LOVE-SHEEP AND ROCKETS

Tellico Junction Cafe
The Tellico Junction Café, a landmark of downtown Englewood, Tennessee. [Photo courtesy Teresa.]

Set aside your brain
And get on the little train to the junction.
(Tellico Junction)
You won’t get much sleep,
There’s Inflatable Sheep at the junction.
(Tellico Junction)

Lotsa curves, you bet -
Even more when you get
To the junction.
(Tellico Junction)

There’s a little blogmeet
That is really neat near the junction.
(Tellico Junction)
With the Straight White Guy
You can go get fried at the junction.
(Tellico Junction)
And that’s Grouchy Denny,
He’s actin’ sorta friendly at the junction.
(Tellico Junction)


There are people of a Certain Age who will have no trouble recognizing the (somewhat altered) lyrics to the theme song of a television program that ran from 1963-70. The show was one of several popular sitcoms that celebrated the virtues of Rural Life and the idiocy of Rural People. Or so it seemed to me at the tender age of, say, eleven.

We have our own way of celebrating Rural Life in this day of the Internet; of blogs, Facebook and Twitter; of texting, sexting, and Swine Flu Infexting. And that is to head out to McMinn County, Tennessee on a weekend in late October, there to celebrate the birthday of Eric, the Straight White Guy.

Fall Colors HDR
The Straight White Neighborhood at dusk.

The agenda varies from year to year in its minor details, but there are generally certain Traditional Elements.

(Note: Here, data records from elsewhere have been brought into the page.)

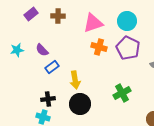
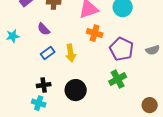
purple pentagon: (128, 48) -> (122, 49), moved
purple semicircle: (42, 50) -> (44, 29), moved
yellow arrow: (75, 80) -> (71, 53), moved

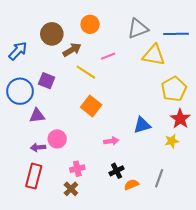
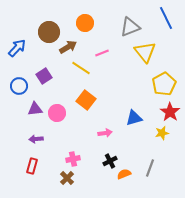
blue line: (176, 34) -> (166, 18), moved, turned 65
yellow triangle: (154, 55) -> (145, 52), turned 40
purple square: (47, 81) -> (44, 76), turned 35
blue circle: (20, 91) -> (19, 86), size x0.7
pink circle: (57, 139) -> (57, 113), moved
red rectangle: (34, 176) -> (32, 166), size x0.7

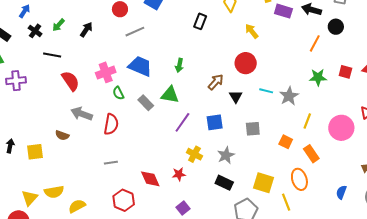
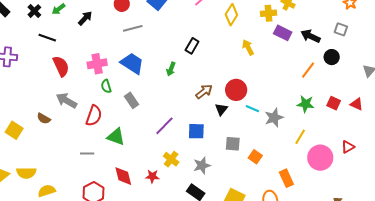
black rectangle: (200, 21) -> (192, 46), moved
red circle: (246, 63) -> (236, 90), moved
green triangle: (170, 95) -> (116, 137), moved
yellow line: (307, 121) -> (300, 137), moved
orange square: (286, 142) -> (255, 157), moved
yellow square: (35, 152) -> (14, 130), turned 30

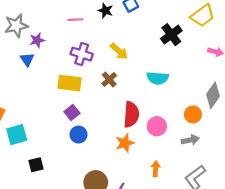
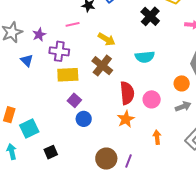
pink line: (75, 20) -> (73, 24), moved
purple star: (37, 40) -> (39, 35), moved
purple cross: (82, 54) -> (59, 51), moved
brown cross: (109, 79) -> (102, 66), size x1.5

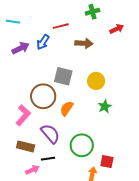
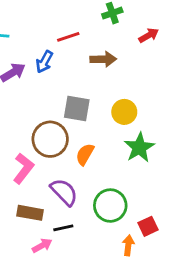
green star: (105, 106) -> (139, 148), size x1.5
red square: (107, 162) -> (148, 226), turned -32

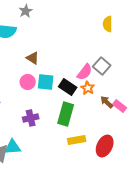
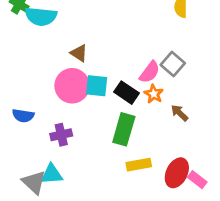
pink circle: (28, 82) -> (72, 86), size x1.6
pink rectangle: (120, 106) -> (197, 180), moved
purple cross: (31, 118) -> (61, 135), moved

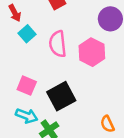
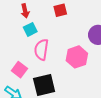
pink semicircle: (58, 44) -> (41, 50), moved

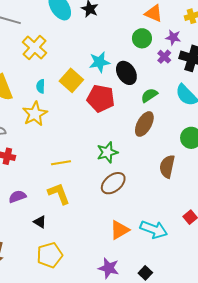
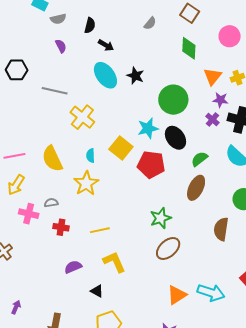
orange triangle: (154, 13) -> (213, 76), moved, turned 48
green circle: (142, 38) -> (173, 100), moved, size x1.5
yellow line: (61, 163) -> (100, 230), moved

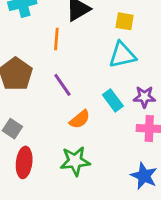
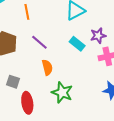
orange semicircle: (80, 119) -> (47, 67), moved, turned -49
green star: (75, 161) -> (62, 93), turned -30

Friday dinner, a honkin’ big salad and several pans of baked ziti by the lovely Boudicca (this year with meat sauce contributed by Eric hizzownself). Saturday morning, a typical Southern country breakfast at the Tellico Junction Café. Saturday evening, Eric’s country-style ribs and a pot of Englewood Baked Beans. Sunday morning, a pile of scrambled eggs and whomp biscuits whipped up by Yours Truly, accompanied by SWMBO’s amazing Apricot Kugel... after which everyone scatters to the four winds.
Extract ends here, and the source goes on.